Retype all entries exactly as they stand, excluding pictures.

*** Opening of Data listing ***

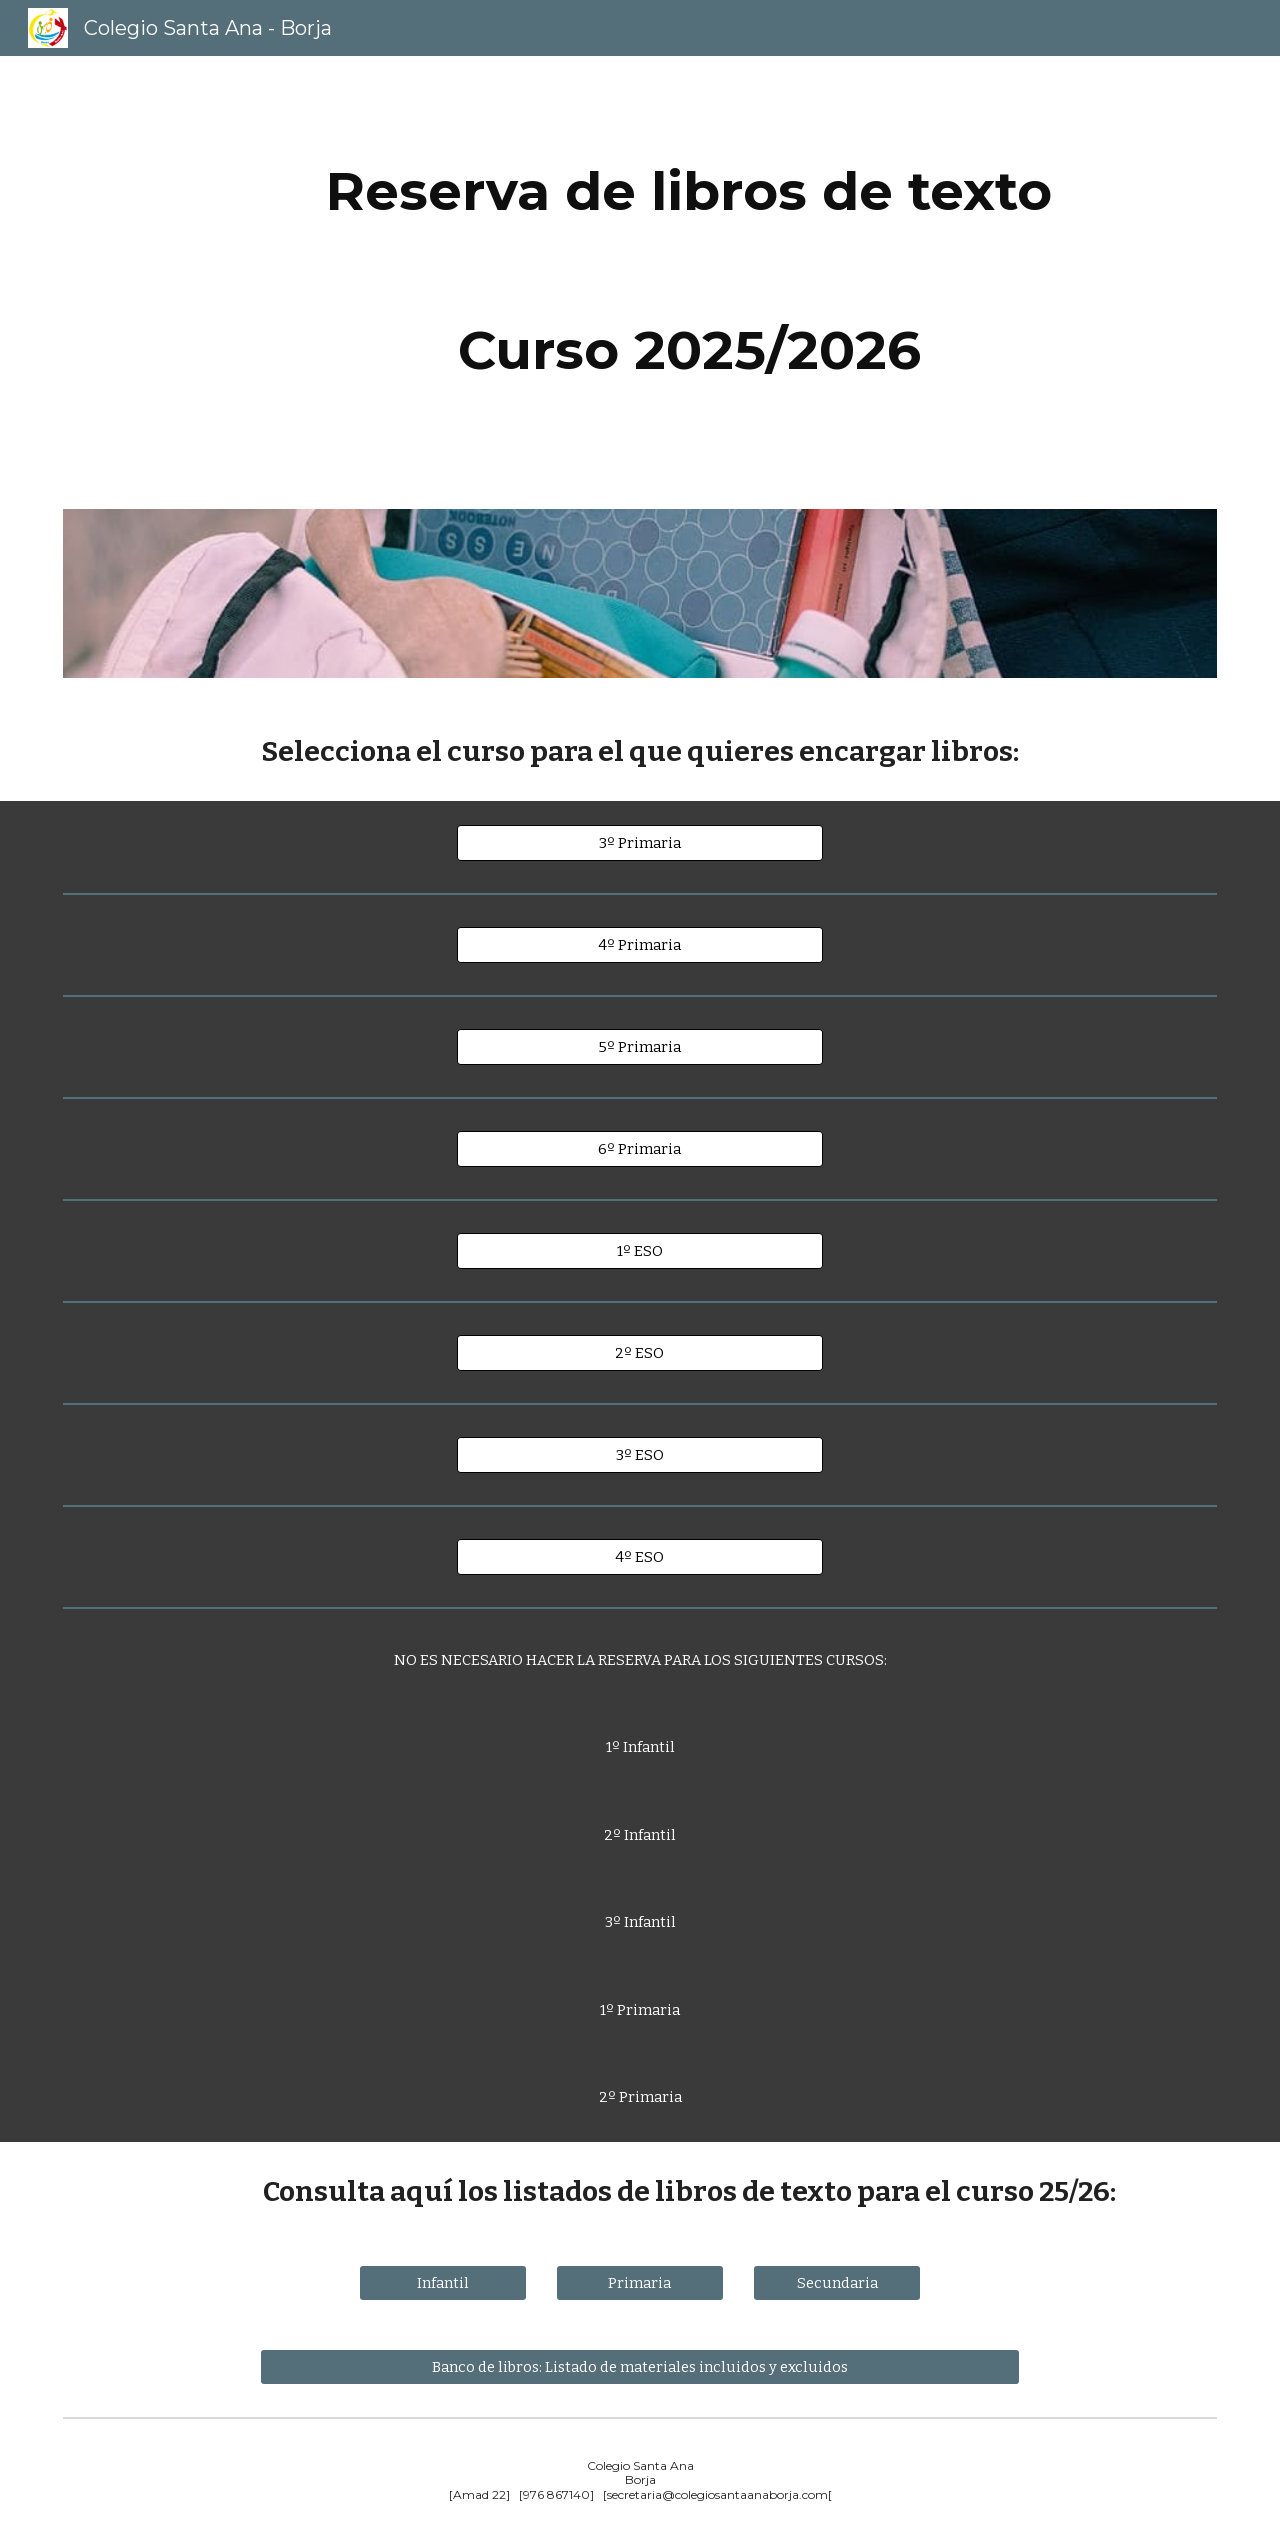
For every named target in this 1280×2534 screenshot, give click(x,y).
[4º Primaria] (639, 944)
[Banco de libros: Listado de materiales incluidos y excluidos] (640, 2366)
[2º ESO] (639, 1352)
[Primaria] (640, 2282)
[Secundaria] (837, 2282)
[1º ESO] (639, 1250)
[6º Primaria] (639, 1148)
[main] (689, 191)
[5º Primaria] (639, 1046)
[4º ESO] (639, 1556)
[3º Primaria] (639, 842)
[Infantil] (443, 2282)
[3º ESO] (639, 1454)
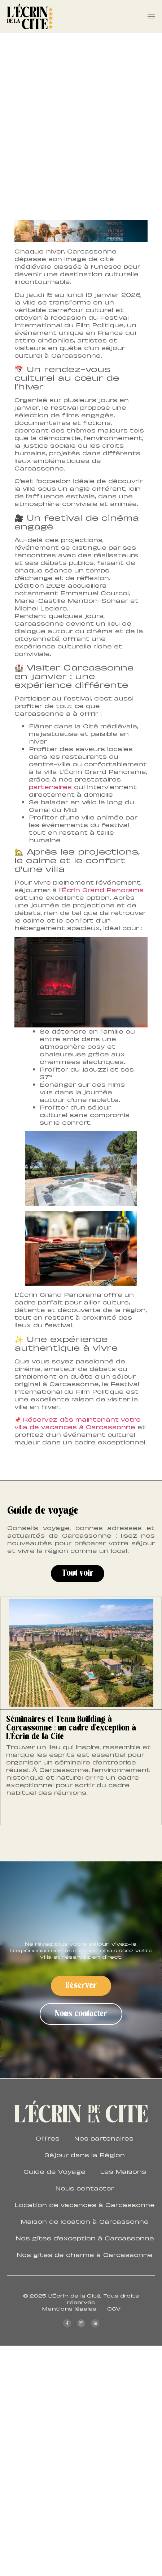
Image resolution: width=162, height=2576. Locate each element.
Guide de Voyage (54, 2171)
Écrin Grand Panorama (103, 890)
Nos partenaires (103, 2138)
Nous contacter (84, 2188)
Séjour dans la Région (84, 2155)
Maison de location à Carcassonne (85, 2221)
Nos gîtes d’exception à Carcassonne (85, 2238)
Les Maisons (123, 2171)
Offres (48, 2138)
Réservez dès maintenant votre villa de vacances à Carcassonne (77, 1423)
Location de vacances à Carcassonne (84, 2205)
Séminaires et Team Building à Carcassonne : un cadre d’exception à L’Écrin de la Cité (71, 1728)
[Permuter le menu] (151, 16)
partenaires (50, 787)
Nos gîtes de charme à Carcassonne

*** Close of Data listing ***

● Task response:
For every named target in this 1280×2534 screenshot, give click(x,y).
[4º Primaria] (639, 944)
[Banco de libros: Listado de materiales incluidos y excluidos] (640, 2366)
[2º ESO] (639, 1352)
[Primaria] (640, 2282)
[Secundaria] (837, 2282)
[1º ESO] (639, 1250)
[6º Primaria] (639, 1148)
[main] (689, 191)
[5º Primaria] (639, 1046)
[4º ESO] (639, 1556)
[3º Primaria] (639, 842)
[Infantil] (443, 2282)
[3º ESO] (639, 1454)
Image resolution: width=162, height=2576. Locate each element.
Guide de Voyage (54, 2171)
Écrin Grand Panorama (103, 890)
Nos partenaires (103, 2138)
Nous contacter (84, 2188)
Séjour dans la Région (84, 2155)
Maison de location à Carcassonne (85, 2221)
Nos gîtes d’exception à Carcassonne (85, 2238)
Les Maisons (123, 2171)
Offres (48, 2138)
Réservez dès maintenant votre villa de vacances à Carcassonne (77, 1423)
Location de vacances à Carcassonne (84, 2205)
Séminaires et Team Building à Carcassonne : un cadre d’exception à L’Écrin de la Cité (71, 1728)
[Permuter le menu] (151, 16)
partenaires (50, 787)
Nos gîtes de charme à Carcassonne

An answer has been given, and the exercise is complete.